I have a dataset consisting on a first column with dates and many other columns mean daily temperature at different sites (depths in this case). Looks like this:
Date DayMean_2cm DayMean_5cm DayMean_80cm DayMean_120cm DayMean_160cm DayMean_200cm DayMean_250cm DayMean_300cm DayMean_350cm DayMean_450cm
1 2019-12-28 19.9 19.9 20.0 20.2 20.0 20.2 20.2 20.1 20.5 20.6
2 2019-12-29 8.76 8.68 8.26 8.30 7.97 8.10 8.07 7.94 8.12 8.17
3 2019-12-30 2.20 1.78 -0.215 -0.294 -0.706 -0.657 -0.725 -0.818 -0.61 -0.414
4 2019-12-31 3.76 3.31 -0.215 -0.294 -0.706 -0.657 -0.725 -0.818 -0.602 -0.414
5 2020-01-01 4.34 3.91 -0.215 -0.294 -0.706 -0.657 -0.725 -0.818 -0.579 -0.398
6 2020-01-02 3.52 3.45 -0.215 -0.255 -0.706 -0.649 -0.694 -0.818 -0.548 -0.367
What i need to calculate using R is the monthly sumation of the positive temperatures, and the negative temperatures... for each column.
I know how to do it column by column using this piece of code:
MonthIndexes <- DayStats2 %>%
group_by(Year, Month) %>%
summarize(MonthFDD = sum(DayMean[which(DayMean<0)]), MonthTDD = sum(DayMean[which(DayMean>0)]))
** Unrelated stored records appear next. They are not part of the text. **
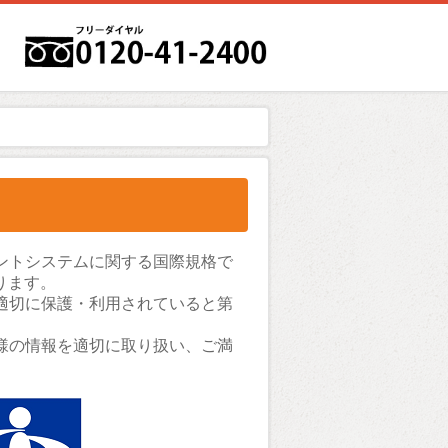
ントシステムに関する国際規格で
おります。
適切に保護・利用されていると第
様の情報を適切に取り扱い、ご満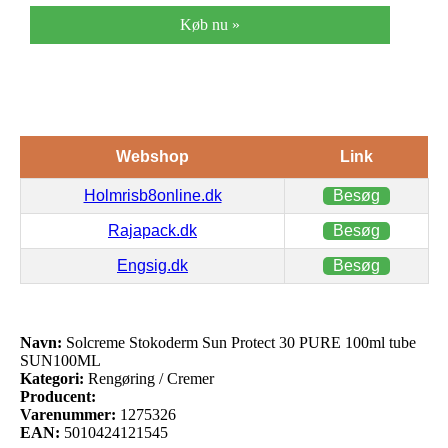
Køb nu »
Webshop
Link
Holmrisb8online.dk
Besøg
Rajapack.dk
Besøg
Engsig.dk
Besøg
Navn:
Solcreme Stokoderm Sun Protect 30 PURE 100ml tube
SUN100ML
Kategori:
Rengøring / Cremer
Producent:
Varenummer:
1275326
EAN:
5010424121545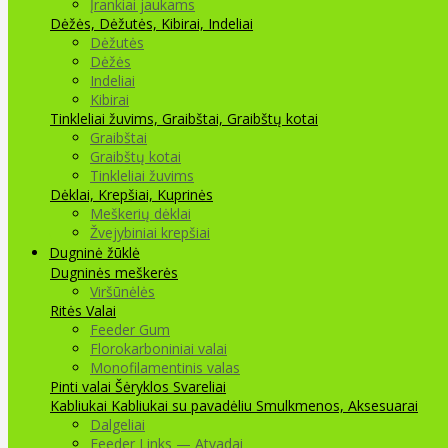
Įrankiai jaukams
Dėžės, Dėžutės, Kibirai, Indeliai
Dėžutės
Dėžės
Indeliai
Kibirai
Tinkleliai žuvims, Graibštai, Graibštų kotai
Graibštai
Graibštų kotai
Tinkleliai žuvims
Dėklai, Krepšiai, Kuprinės
Meškerių dėklai
Žvejybiniai krepšiai
Dugninė žūklė
Dugninės meškerės
Viršūnėlės
Ritės
Valai
Feeder Gum
Florokarboniniai valai
Monofilamentinis valas
Pinti valai
Šėryklos
Svareliai
Kabliukai
Kabliukai su pavadėliu
Smulkmenos, Aksesuarai
Dalgeliai
Feeder Links — Atvadai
it works nicely, but i would like to do it for all the columns at once, independently of the number of columns contained in the dataset. If fact i do other calculations in that fashion with this piece of code:
MonthStats <- data %>%
group_by(Year, Month) %>%
summarise(across(
.cols = is.numeric,
.fns = list(MonthMean=mean, MonthMax=max, MonthMin=min, MonthSD=sd), na.rm = TRUE,
.names = "{fn}_{col}"
))
However, my problems it that i do not know how to adapt the last piece of code to calculate the conditional summation. I tried this without good results:
MonthIndexes <- DayStats2 %>%
group_by(Year, Month) %>%
summarise(across(
.cols = is.numeric,
.fns = list(MonthFDD = sum({col}[which({col}<0)]), MonthTDD=sum({col}[which({col}>0)])), na.rm = TRUE,
.names = "{fn}_{col}"
))
The error returned in RStudio is
Error: Problem with
summarise()
input..1
. i..1 = across(...)
. x comparison (3) is possible only for atomic and list types
Any help will be appreciated. Thanks in advance.